Esta é a história da princesa Ariel.
E esqueçam as caudas de peixe, as profundezas do oceano, omitam o príncipe e ignorem os navios. Muito em terra, apresento-vos a minha princesa:
Ariel Natal Paris.
Um pêlo muito encaracolado reluzia a par dos olhinhos vidrados de medo quando a vi pela primeira vez. Rabito de porco e grunhido de leitãozinho tal era o medo da permanecer na solidão. Ariel, dizia o meu pai, foi encontrada na rua e levada para um canil, quis o destino que por pouco tempo. Só a sorte não se apaixonou por ela, naquela vida das ruas. Tais eram as ganas de viver, arranjou apartamento em casa de bons donos, que por malvadez de um triste fado que guiava esta princesa, não puderam vê-la crescer.
Não sei bem o dia em que nasceu, mas de Dezembro, eleva-se a memória de um renascimento que fez de mim, um mês depois, uma mãe apaixonada pela sua cria. Pão e criação. Amor e Entrega. Paris de magia, romance e sonho.
Durante meses, afaguei-lhe as mágoas de um medo tão mimado que dava dó. Rebolava-se em mim, trincava as almofadas, saltava à janela, louca de emoção, levava tudo o que era meu e depois vinha, vinha sempre numa correria tão própria, deslizava tapete fora, poisava a pata já grande demais para um ser tão pequenino na minha mão, muito adulta.
Eu estou aqui, para sempre.
Num dia qualquer dia abro a porta e já a vejo correr para mim. Afago-lhe a peruca de um pêlo farto que traz do pescoço às orelhas e ela ladra de excitação. Demasiada ousadia, rebeldia, arreliação, também acho. Xiu, Ary!

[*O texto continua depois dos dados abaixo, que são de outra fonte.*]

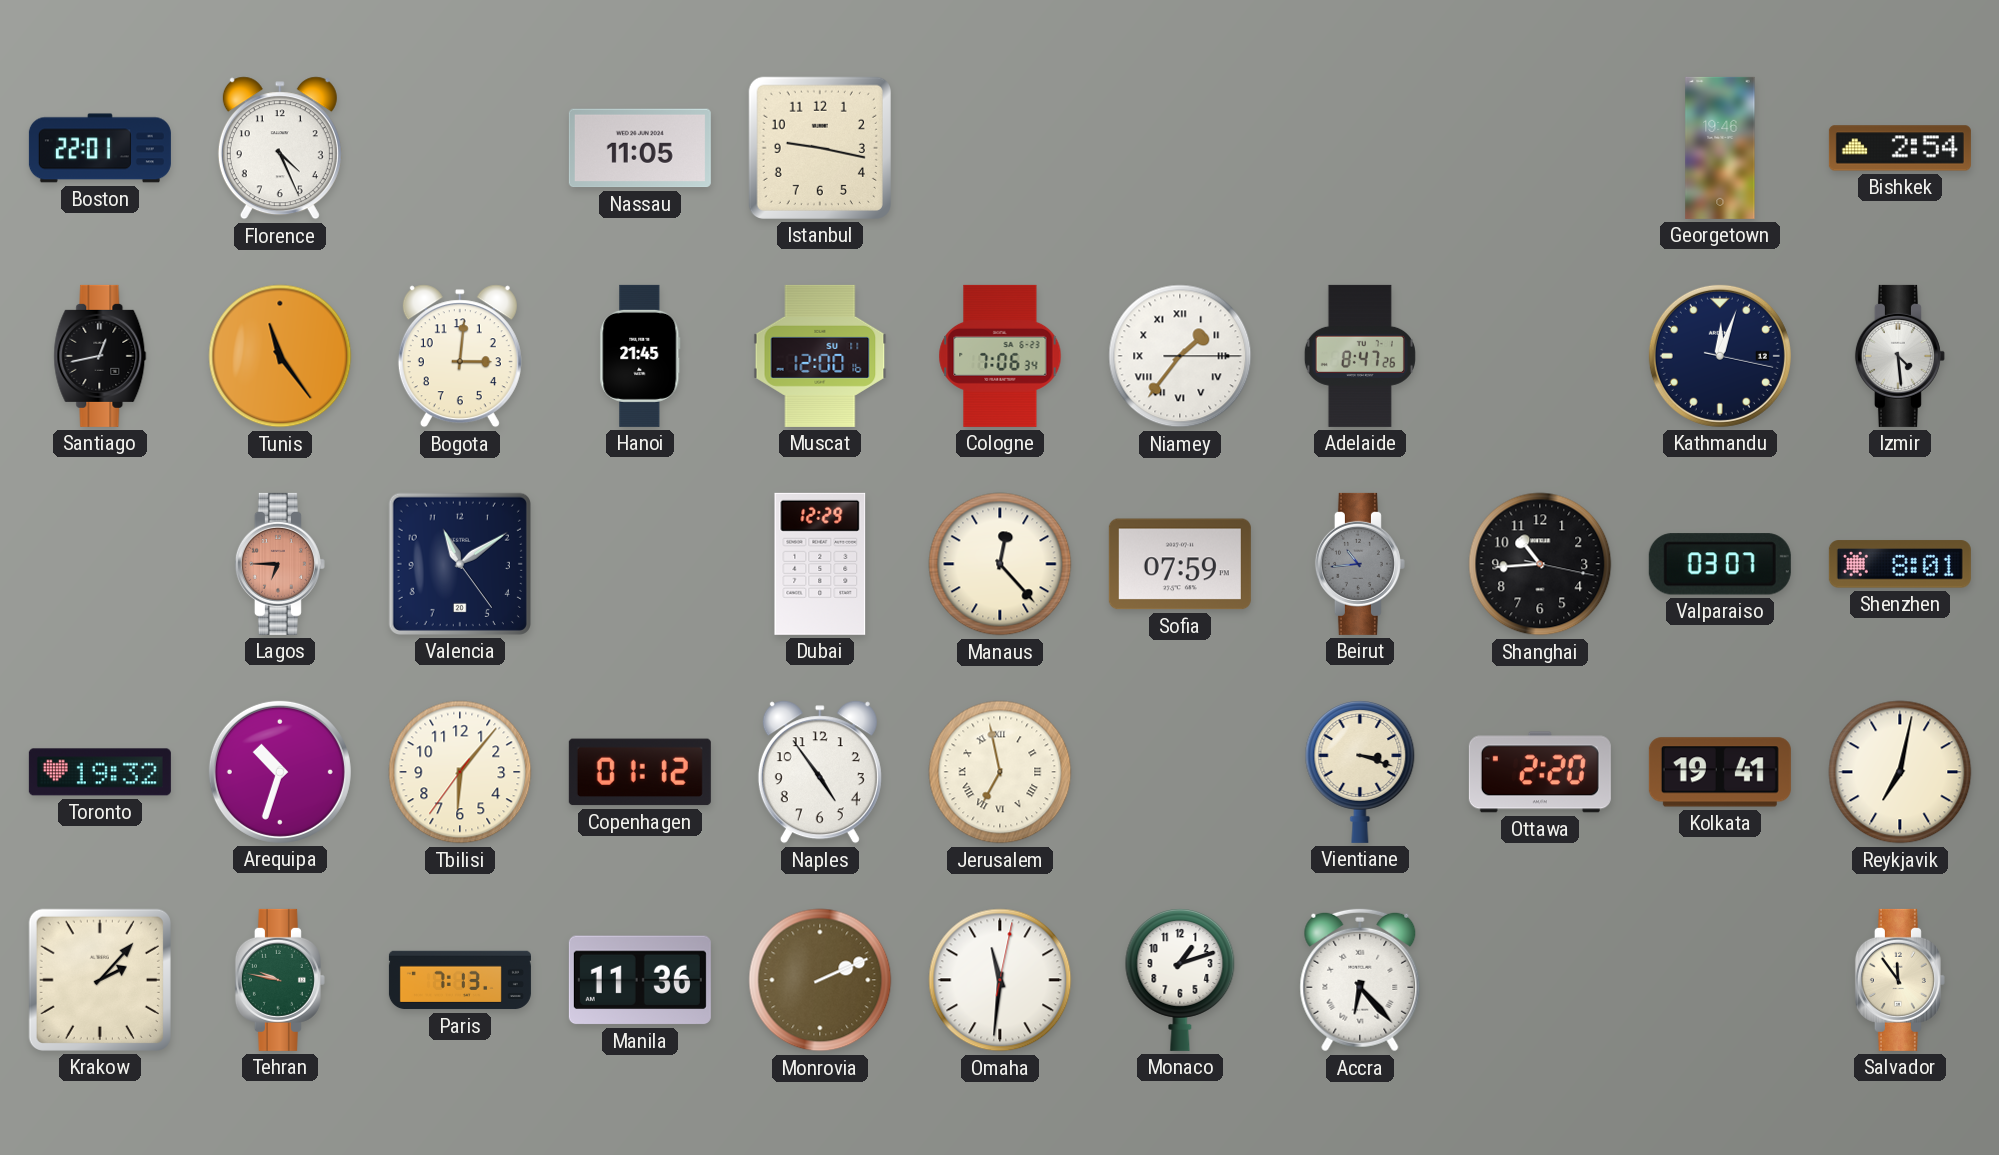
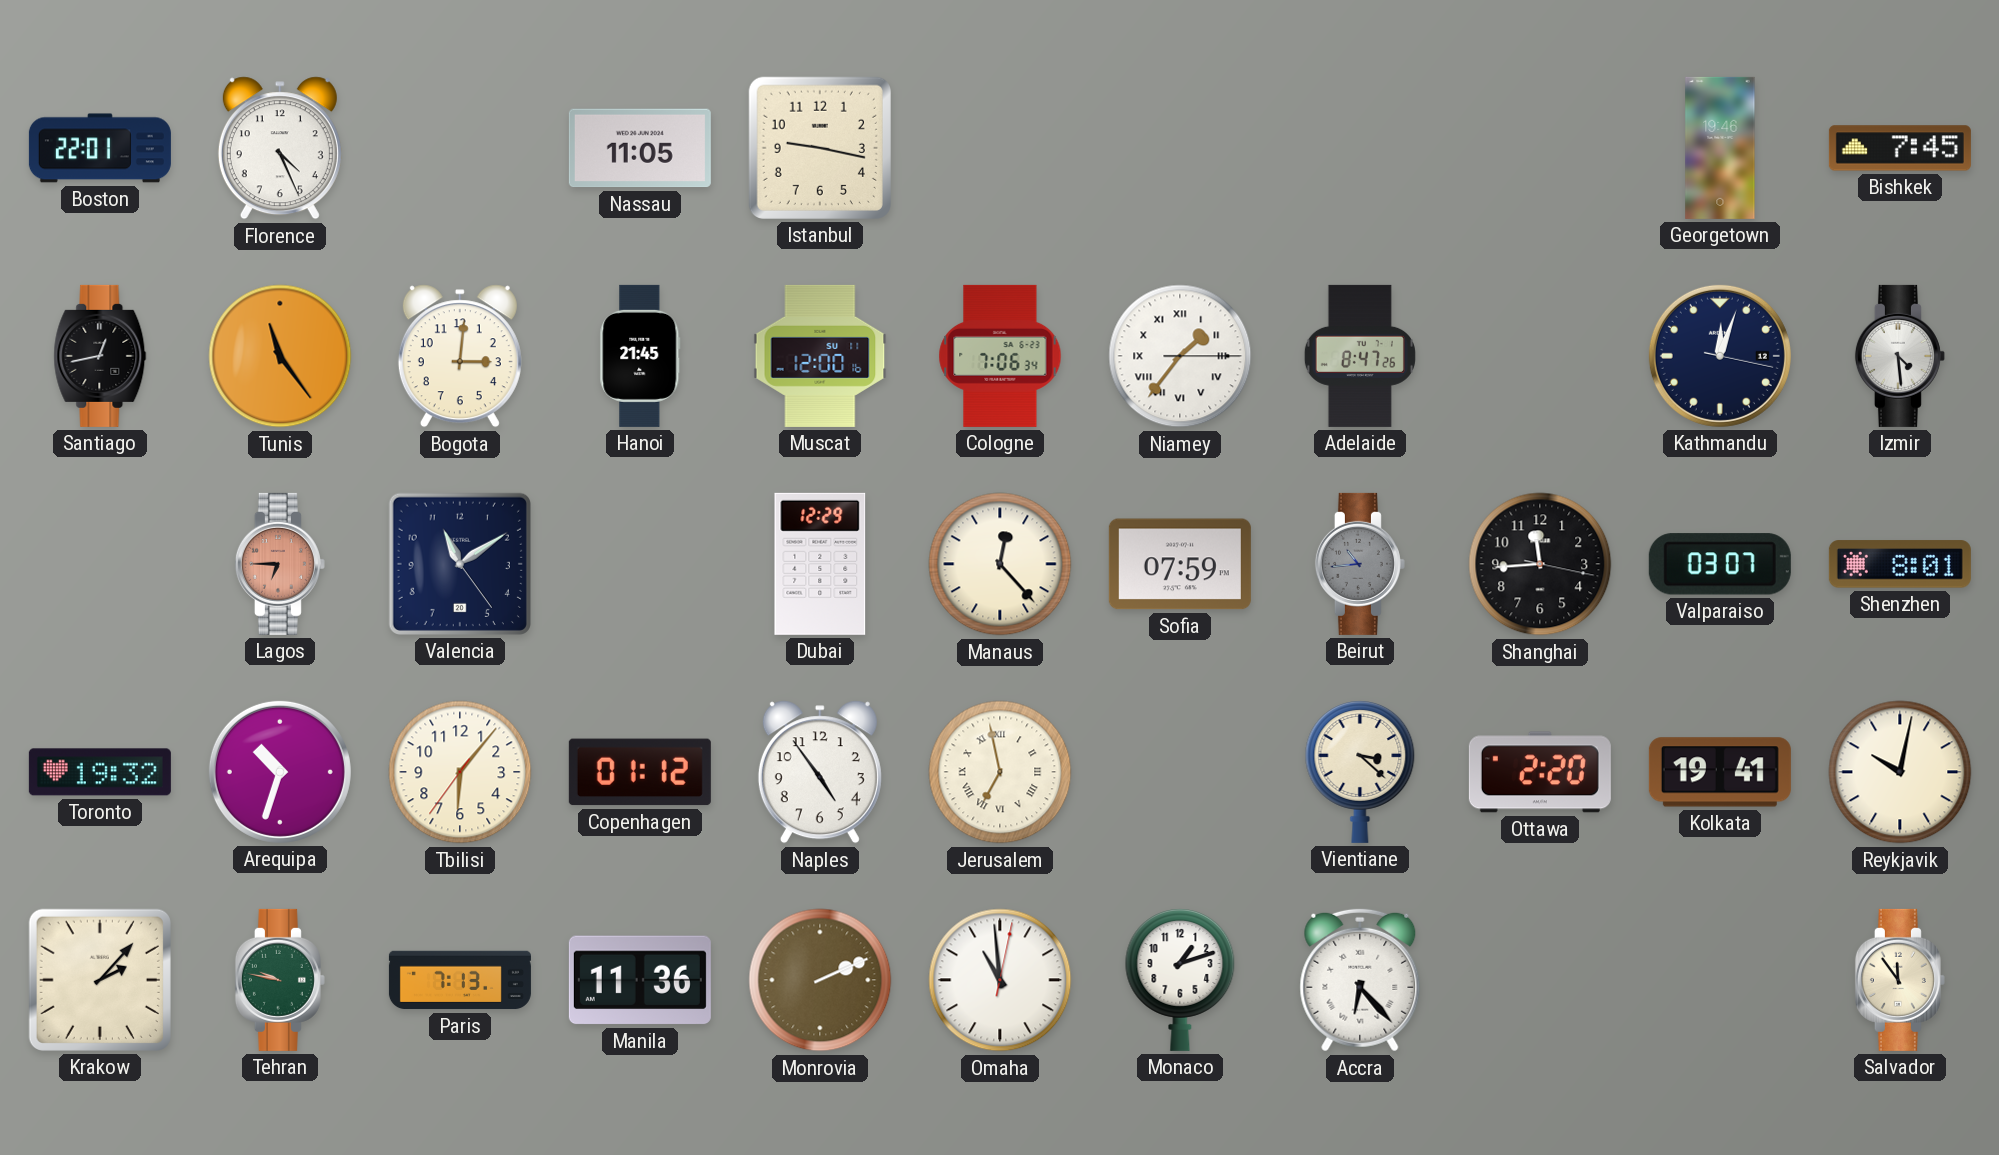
Bishkek: 2:54 -> 7:45
Shanghai: 10:44 -> 11:44
Vientiane: 3:18 -> 3:22
Reykjavik: 7:02 -> 10:02
Omaha: 11:31 -> 10:59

Agradece-me todos os dias pela oportunidade que lhe dei. Eu, agradeço-lhe (num sussurrar orgulhoso) por fazer parte da minha vida. Abana a cauda e ali ficamos, horas no sofá, eternidades na cama, companheiras, parceiras, amigas.
Nunca imaginei que um cão pudesse ser tão importante na minha vida. Se calhar a magia foi essa: vê-la sempre como muito mais do que isso. Nunca pensaria eu que pudesse ser digna de uma privilégio tão grande como é conhecer a Ary e aprender tanto sobre tanta coisa. Puder conhecer um olhar, reconhecer um querer, saber tanto sobre alguém que se incorpora tanto em ti que apenas te deixa e faz guiar pelo olhar e pelo sentir. De palavras, ouvia ela pouco!
Da princesa Ariel recebi o dom da paciência. Foi difícil saber manobra-lo, conhece-lo, quantas vezes me fartei do nome da princesa por não honrar o presente que ela me dava. E, por fim, a magia começa a ser real.
Da Ariel, nasce a energia que eu nunca soube ter. A força que eu ambiciono quando a luz tende a fundir, a vontade de viver, de conhecer, de procurar. A garra física de uma cadela campeã, princesa perdigueira, a minha pequenina que corre pela vida fora.
Quem é linda, quem é?
Fui escolhida para cuidar da Aryzona e curar-lhe os medos, deixar-me que ela tratasse dos meus. Tinha de ser eu a ficar com aquela ternura, a aproveitar da sua companhia, ela sabia que eu merecia crescer.
Crê ser, crer ser, crescer. Crescer, crescer, crescer.
Ai, Ary, que falta que tu me fazes.
Cumprida a sua missão na terra, a Ary partiu, como sempre quis, eu sei. Rodeada de amigos, sem muito sofrer, nos seus cobertores coloridos, feliz de tanto saber viver.
Alegria! Determinação! Energia! A minha cadelinha foi levar a sua luz ao céu. Vai agitar os campos, correr pelos prados, rebolar-se na relva verde clara, chatear as pessoas de tanto saber dar-lhes paz. E isso fá-lo tão bem… Não fosse a Ariel Natal Paris uma força da natureza, impossível de não admirar, de não ter vontade de nos darmos para quem tanto se deu.
Eu, ficarei aqui, cheia de dor, cheia de saudade, cheia de tão vazia, mas continuarei a semear aquilo que a Ary desde sempre plantou: Permitir-me ao amor pelos animais, à paz e à entrega. Usar a paciência, não puder desistir, saltar barreiras, amar seres humanos. Era isso que tu fazias de melhor minha pipoquinha. E é assim que eu te vou recordar sempre, mesmo derrotada por dentro, mesmo querendo-te aqui, chata, atrevida, hiperactiva.
Agora vai, vai mas volta rápido. Há milhões de pessoas que poderás conhecer que merecem a lição que me proporcionas-te. Obrigada, coisa linda.
Dá beijinho à mamã, dá… Até já.
Amo-te, de um amor só nosso, agora sem nós.